From 2027, Wales may introduce a tourism tax of up to £1.25 per night. The proposed visitor levy would apply to guests staying in hotels, B&Bs and self-catered accommodation in areas where local councils choose to implement it.
For stays in hostels and campsites, a lower rate of 75p per night is proposed. The levy, which will be charged per person, per night aims to raise funds to support services in popular tourist areas.
The Welsh government estimates the tax could generate around £33 million annually if adopted widely, though not all councils are expected to implement it. Councils would have the flexibility to increase the rate in the future, subject to consultations and a 12-month notice period.
Certain exemptions will apply, including stays longer than 31 nights, individuals in temporary accommodation, and residents of homeless hostels.
Critics argue the tax could harm the tourism sector, with claims that the government should be supporting the industry rather than imposing new charges. However, some who operate in the sector or live in areas of high visitor frequency feel that the tourism tax would bring a welcome financial contribution to areas popular with tourists, which inevitably comes at a cost.

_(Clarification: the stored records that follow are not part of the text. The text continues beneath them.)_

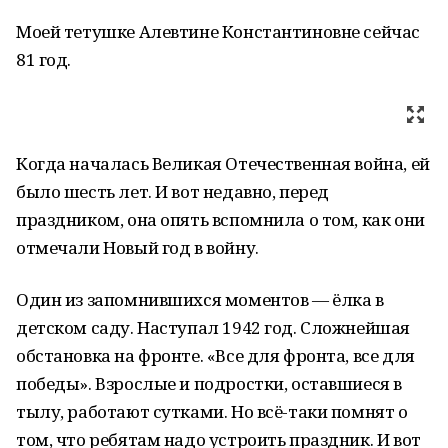
Моей тетушке Алевтине Константиновне сейчас
81 год.
Когда началась Великая Отечественная война, ей
было шесть лет. И вот недавно, перед
праздником, она опять вспомнила о том, как они
отмечали Новый год в войну.
Один из запомнившихся моментов — ёлка в
детском саду. Наступал 1942 год. Сложнейшая
обстановка на фронте. «Все для фронта, все для
победы». Взрослые и подростки, оставшиеся в
тылу, работают сутками. Но всё-таки помнят о
том, что ребятам надо устроить праздник. И вот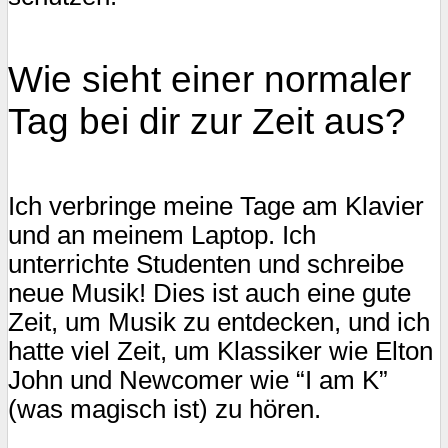
Wie sieht einer normaler
Tag bei dir zur Zeit aus?
Ich verbringe meine Tage am Klavier
und an meinem Laptop. Ich
unterrichte Studenten und schreibe
neue Musik! Dies ist auch eine gute
Zeit, um Musik zu entdecken, und ich
hatte viel Zeit, um Klassiker wie Elton
John und Newcomer wie “I am K”
(was magisch ist) zu hören.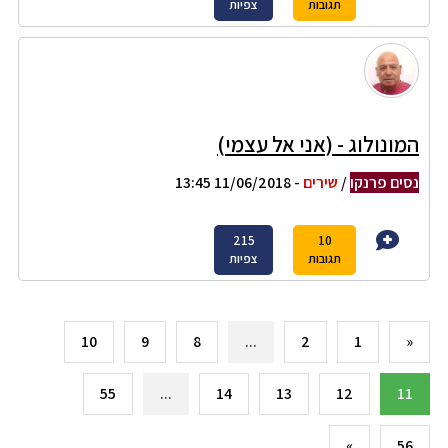
תגובות
צפיות
המונולוג - (אני אל עצמי)
נסים פרנקו
/
שירים
- 11/06/2018 13:45
215
10
תגובות
צפיות
10
9
8
...
2
1
«
55
...
14
13
12
11
»
56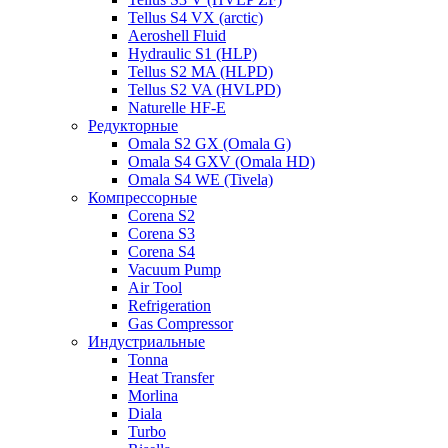
Tellus S4 VX (arctic)
Aeroshell Fluid
Hydraulic S1 (HLP)
Tellus S2 MA (HLPD)
Tellus S2 VA (HVLPD)
Naturelle HF-E
Редукторные
Omala S2 GX (Omala G)
Omala S4 GXV (Omala HD)
Omala S4 WE (Tivela)
Компрессорные
Corena S2
Corena S3
Corena S4
Vacuum Pump
Air Tool
Refrigeration
Gas Compressor
Индустриальные
Tonna
Heat Transfer
Morlina
Diala
Turbo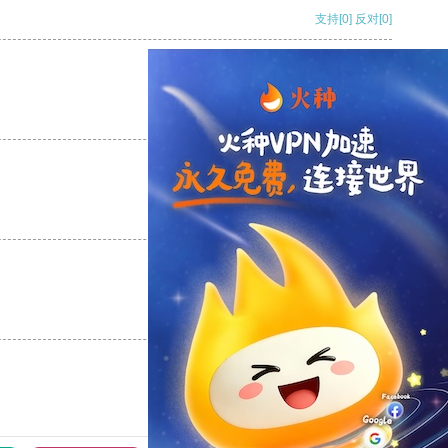
支持
[0]
反对
[0]
支持
[0]
反对
[0]
支持
[0]
反对
[0]
支持
[0]
反对
[0]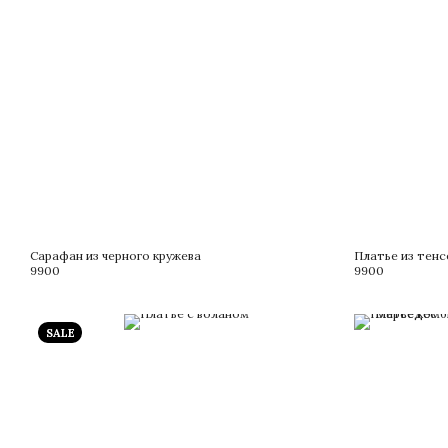
Сарафан из черного кружева
Платье из тенс
9900
9900
SALE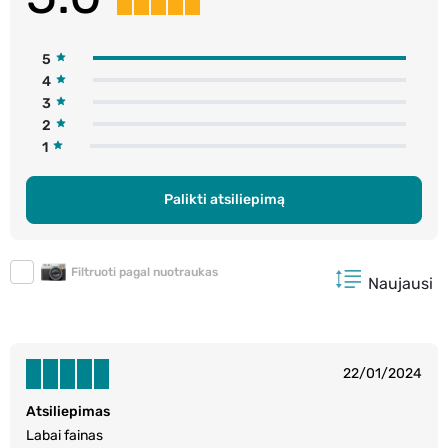
5
4
3
2
1
Palikti atsiliepimą
Filtruoti pagal nuotraukas
Naujausi
22/01/2024
Atsiliepimas
Labai fainas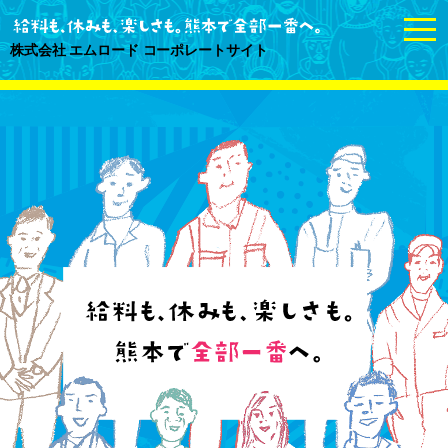
togg
navi
株式会社 エムロード コーポレートサイト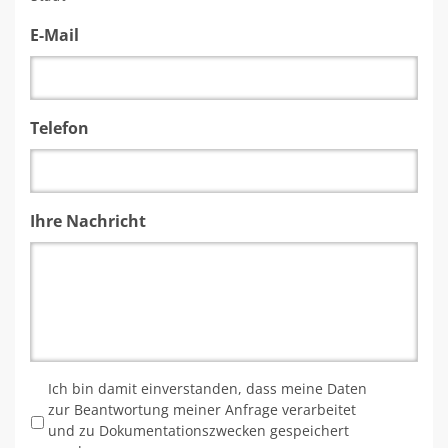
E-Mail
Telefon
Ihre Nachricht
*
Ich bin damit einverstanden, dass meine Daten
zur Beantwortung meiner Anfrage verarbeitet
und zu Dokumentationszwecken gespeichert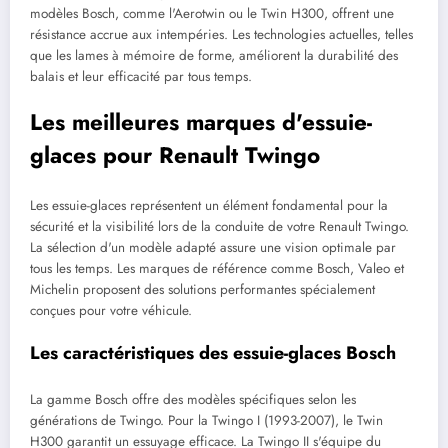
modèles Bosch, comme l'Aerotwin ou le Twin H300, offrent une
résistance accrue aux intempéries. Les technologies actuelles, telles
que les lames à mémoire de forme, améliorent la durabilité des
balais et leur efficacité par tous temps.
Les meilleures marques d'essuie-
glaces pour Renault Twingo
Les essuie-glaces représentent un élément fondamental pour la
sécurité et la visibilité lors de la conduite de votre Renault Twingo.
La sélection d'un modèle adapté assure une vision optimale par
tous les temps. Les marques de référence comme Bosch, Valeo et
Michelin proposent des solutions performantes spécialement
conçues pour votre véhicule.
Les caractéristiques des essuie-glaces Bosch
La gamme Bosch offre des modèles spécifiques selon les
générations de Twingo. Pour la Twingo I (1993-2007), le Twin
H300 garantit un essuyage efficace. La Twingo II s'équipe du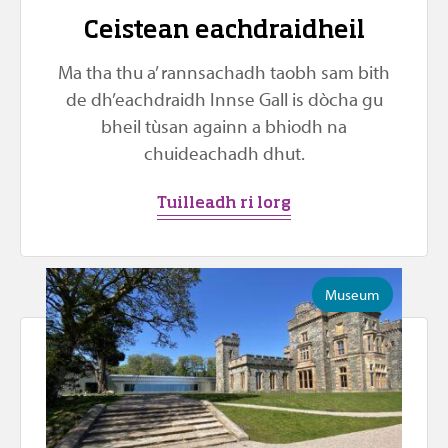
Ceistean eachdraidheil
Ma tha thu a’ rannsachadh taobh sam bith
de dh’eachdraidh Innse Gall is dòcha gu
bheil tùsan againn a bhiodh na
chuideachadh dhut.
Tuilleadh ri lorg
Museum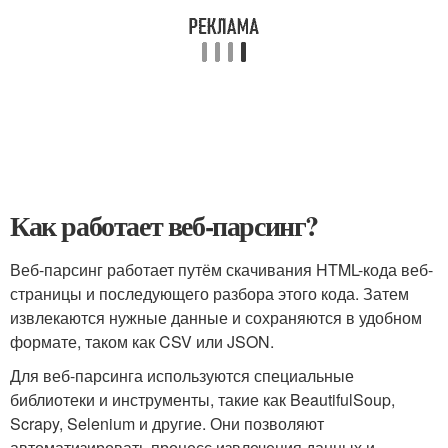
Как работает веб-парсинг?
Веб-парсинг работает путём скачивания HTML-кода веб-
страницы и последующего разбора этого кода. Затем
извлекаются нужные данные и сохраняются в удобном
формате, таком как CSV или JSON.
Для веб-парсинга используются специальные
библиотеки и инструменты, такие как BeautifulSoup,
Scrapy, Selenium и другие. Они позволяют
автоматизировать процесс извлечения данных и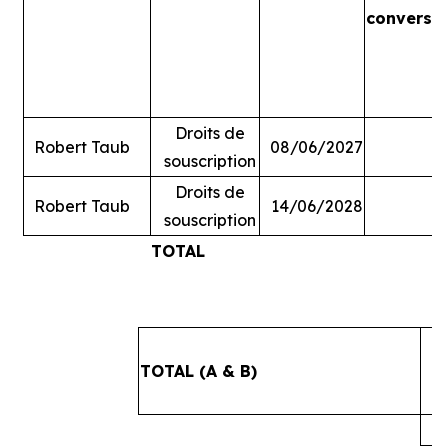
conversi
Droits de
Robert Taub
08/06/2027
souscription
Droits de
Robert Taub
14/06/2028
souscription
TOTAL
#
TOTAL (A & B)
4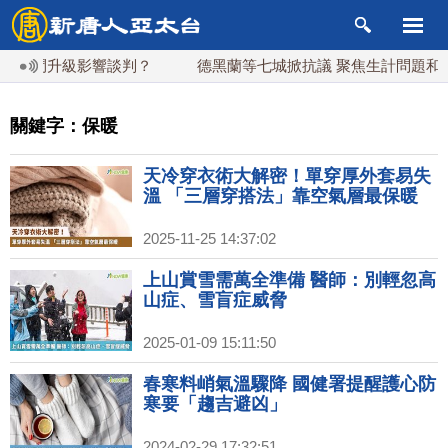
鬥升級影響談判？
德黑蘭等七城掀抗議 聚焦生計問題和處決事
關鍵字：保暖
天冷穿衣術大解密！單穿厚外套易失
溫 「三層穿搭法」靠空氣層最保暖
2025-11-25 14:37:02
上山賞雪需萬全準備 醫師：別輕忽高
山症、雪盲症威脅
2025-01-09 15:11:50
春寒料峭氣溫驟降 國健署提醒護心防
寒要「趨吉避凶」
2024-02-29 17:32:51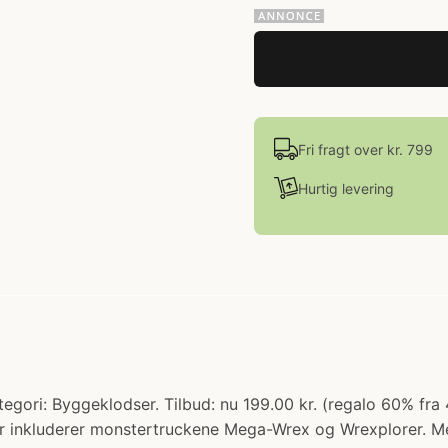
Fri fragt over kr. 799
Hurtig levering
ri: Byggeklodser. Tilbud: nu 199.00 kr. (regalo 60% fra 49
er inkluderer monstertruckene Mega-Wrex og Wrexplorer.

Local amenities such as toilets, car parks and accessible paths could benefit from the extra income the tax could bring which in turn would support the community and improve visitor experience.
Tourism taxes are common across the globe, with dozens of countries and cities implementing these levies to fund infrastructure, services or environmental preservation. European countries like France, Italy, Spain and the Netherlands charge per-night fees or percentages based on accommodation types and cities. Amsterdam, for instance, applies a 12.5% tax on accommodation, while other cities might charge flat fees ranging from €1 to €15 depending on hotel ratings or seasons.
The legislation for the levy was published on Monday the 18th of November and must be approved by the Welsh Parliament. If passed, the earliest implementation date would be April 2027.
Revenue from the tax will be ring-fenced for specific purposes including promoting tourism, supporting the Welsh language, and improving infrastructure or services used by visitors. Officials said the levy has been designed to be straightforward, with a uniform rate for adults and children.
The tourism tax has certainly had mixed reactions amongst Countryside Alliance members and supporters, however the majority of those I have spoken to over the summer have opposed the idea and see it as another tax on their efforts to diversify their farm business into tourism, which is already struggling to be viable following the Welsh government’s decision in August 2024 to give local councils the power to charge higher council tax premiums on second homes and holiday lets.
To re-cap, if a property is set up as a holiday let business but does not reach the required 182-day or 252-day thresholds, it will be charged council tax instead of business rates, as well as any council tax premium the council has introduced.
We shall see if the required piece of legislation is passed, which fairly likely.